Sébastien Ogier didn’t want to start the debate. Too late. Consider the debate started.
Talking about the next round of the World Rally Championship, the Ypres Rally, Ogier admitted he knew nothing of the stages. He just wondered if it was the same story for everybody.
“On the stages, we are obviously not allowed to go there,” he said. “I hope it was the same for everybody, by the way.”
Asked to explain himself, Ogier added: “Well, I don’t know, just that the [Hyundai] team manager [Alain Penasse] is the organizer of the rally, it’s a bit weird.
“Anyway, I don’t want to start this debate. We are going to prepare as much as we can with the tools we have in hand and see what we can do.”
Penasse offered an impassive response to Ogier’s words, telling DirtFish: “Everybody knows my job and my relationship with Ypres, so it was not something we consider as news.”
One thing Penasse has been clear about is the fact that he won’t work on the roads to stop the cars from cutting corners. Several rallies have put in, so called, anti-cutting devices in an effort to keep the cars on the road. That won’t happen in Ypres.
“Can you imagine if we started to put in these things on the insides of the corners then it would be a titanic amount of work – there are so many corners,” Penasse said. “And the character of this event is not like this.

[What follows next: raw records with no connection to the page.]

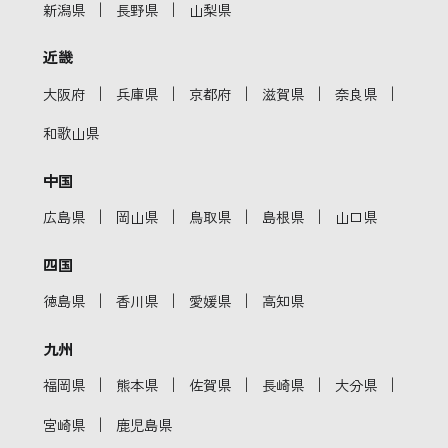
｜
｜
新潟県
長野県
山梨県
近畿
｜
｜
｜
｜
｜
大阪府
兵庫県
京都府
滋賀県
奈良県
和歌山県
中国
｜
｜
｜
｜
広島県
岡山県
鳥取県
島根県
山口県
四国
｜
｜
｜
徳島県
香川県
愛媛県
高知県
九州
｜
｜
｜
｜
｜
福岡県
熊本県
佐賀県
長崎県
大分県
｜
宮崎県
鹿児島県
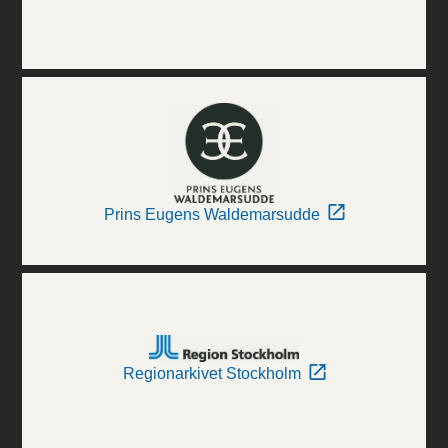
Prins Eugens Waldemarsudde
Regionarkivet Stockholm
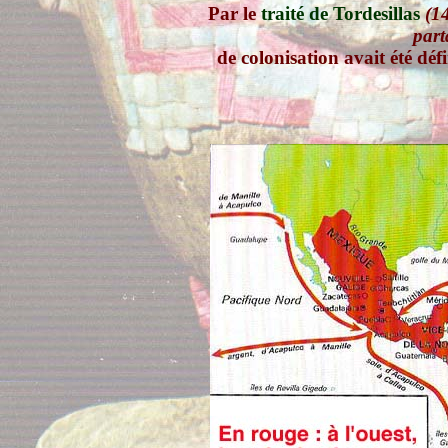
Par le
traité de Tordesillas
(1
part
de colonisation avait été défi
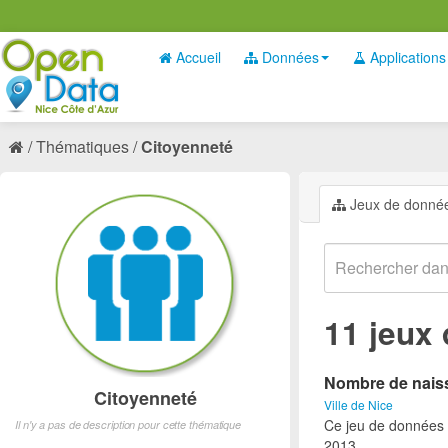
Accueil
Données
Applications
Thématiques
Citoyenneté
Jeux de donné
11 jeux
Nombre de naiss
Citoyenneté
Ville de Nice
Ce jeu de données 
Il n'y a pas de description pour cette thématique
2013.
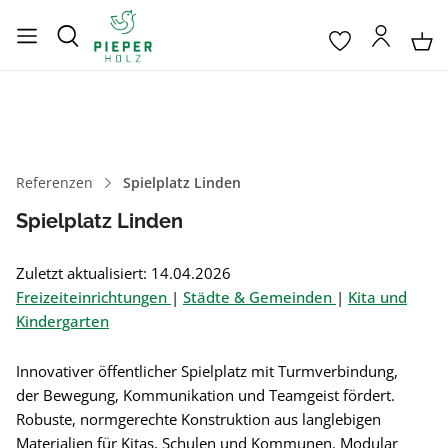
Referenzen
Spielplatz Linden
Spielplatz Linden
Zuletzt aktualisiert: 14.04.2026
Freizeiteinrichtungen
|
Städte & Gemeinden
|
Kita und
Kindergarten
Innovativer öffentlicher Spielplatz mit Turmverbindung,
der Bewegung, Kommunikation und Teamgeist fördert.
Robuste, normgerechte Konstruktion aus langlebigen
Materialien für Kitas, Schulen und Kommunen. Modular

“We don’t want to start to put obstacles on [side of] the road. What happens if somebody hits one and it then hits a spectator?”
Asked if this would hand an advantage to Toyota’s championship leader Elfyn Evans, Penasse replied: “It will be November and the farmers will be moving around in the fields, the roads are never clean at this time of the year.
“Then we have the zero cars going through first; OK maybe it will be less dirty for car number one than the fifth car on the road, but it won’t be clean for the first [car].”
Ypres Rally runs from November 19-22.